The mean age of treated patients was 66.2 years and 88% were male. Most patients had gastroesophageal reflux disease (89%) and were taking proton pump inhibitors (89%) on a long-term basis, Dr. Lada reported at the annual meeting of the American Association for Thoracic Surgery.
Complete remission of dysplasia was achieved in 79% of patients (45 of 57), with a median time of remission of 11.5 months. Complete remission of Barrett’s esophagus was achieved in 49% (28 of 57 patients), within a median of 18.4 months. All patients without complete remission continued endoscopic treatment.
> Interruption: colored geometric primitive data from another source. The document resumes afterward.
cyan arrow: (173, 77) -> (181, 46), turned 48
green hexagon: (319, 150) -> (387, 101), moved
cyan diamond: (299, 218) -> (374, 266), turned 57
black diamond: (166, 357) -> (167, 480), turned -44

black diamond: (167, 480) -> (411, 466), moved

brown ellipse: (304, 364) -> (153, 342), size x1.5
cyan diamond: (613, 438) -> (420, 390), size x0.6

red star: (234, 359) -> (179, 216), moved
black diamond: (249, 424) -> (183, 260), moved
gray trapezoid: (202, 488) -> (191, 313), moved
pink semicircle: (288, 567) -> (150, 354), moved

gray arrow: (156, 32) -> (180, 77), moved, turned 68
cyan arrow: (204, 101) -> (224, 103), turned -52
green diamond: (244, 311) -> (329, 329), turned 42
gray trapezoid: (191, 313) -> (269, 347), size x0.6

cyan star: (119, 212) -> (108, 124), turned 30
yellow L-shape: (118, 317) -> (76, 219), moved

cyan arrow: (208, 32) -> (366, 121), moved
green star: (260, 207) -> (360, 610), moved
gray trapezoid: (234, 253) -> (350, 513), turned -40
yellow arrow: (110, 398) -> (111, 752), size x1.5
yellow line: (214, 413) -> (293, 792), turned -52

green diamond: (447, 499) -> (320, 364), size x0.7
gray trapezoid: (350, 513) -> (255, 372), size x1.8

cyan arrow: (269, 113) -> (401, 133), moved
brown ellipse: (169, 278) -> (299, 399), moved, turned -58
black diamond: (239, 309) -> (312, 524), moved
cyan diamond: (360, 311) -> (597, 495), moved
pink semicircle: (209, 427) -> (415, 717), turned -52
The recurrence of dysplasia was observed in 21% of patients, with a time to recurrence of 29.1 months, and a return of Barrett’s esophagus was seen in only 7%, during a median of 14.8 months. Seven percent of patients progressed from high-grade dysplasia to intramucosal adenocarcinoma over a median of 12.6 months, but all of them were treated endoscopically. No patients required esophagectomy or developed metastatic disease.
There were six deaths during follow-up, none from esophageal cancer. There were also no major complications of treatment and only two minor complications.
"The use of endoscopic therapies appears justified as the new standard of care in the majority of patients with Barrett’s and early esophageal neoplasia," said Dr. Lada.
"Endoscopic therapy, using combinations of endoscopic resection and ablation, has revolutionized the treatment of patients with high-grade dysplasia and superficial adenocarcinomas. This strategy represents a major paradigm shift in the management of this disease, and I applaud the authors for being early adopters of this approach," commented Dr. Steven R. Demeester, a professor in the department of cardiothoracic surgery at the University of Southern California, Los Angeles, and an invited discussant on the paper.
"It’s an interesting paradox that while we now have endoscopic, organ-preserving techniques to treat these patients, at the same time there seems to be an increasing nihilism among our gastroenterology colleagues about the benefits of surveillance for Barrett’s esophagus," Dr. Demeester said.
Dr. Lada countered that, as an established referral center for reflux disease, the center’s referral numbers continue to increase.
Dr. Lada reported no financial disclosures. Dr. Demeester is a consultant for C2 Therapeutics, Bard/Davol, and Novadaq.
AT THE AATS ANNUAL MEETING
Major finding: Radiofrequency ablation with or without endoscopic mucosal resection eradicated early neoplasia in 79% of patients and Barrett’s esophagus in 49%.
Data source: A review of 57 patients with high-grade dysplasia or intramucosal adenocarcinoma treated from January 2007 through December 2012.
Disclosures: Dr. Lada reported no financial disclosures.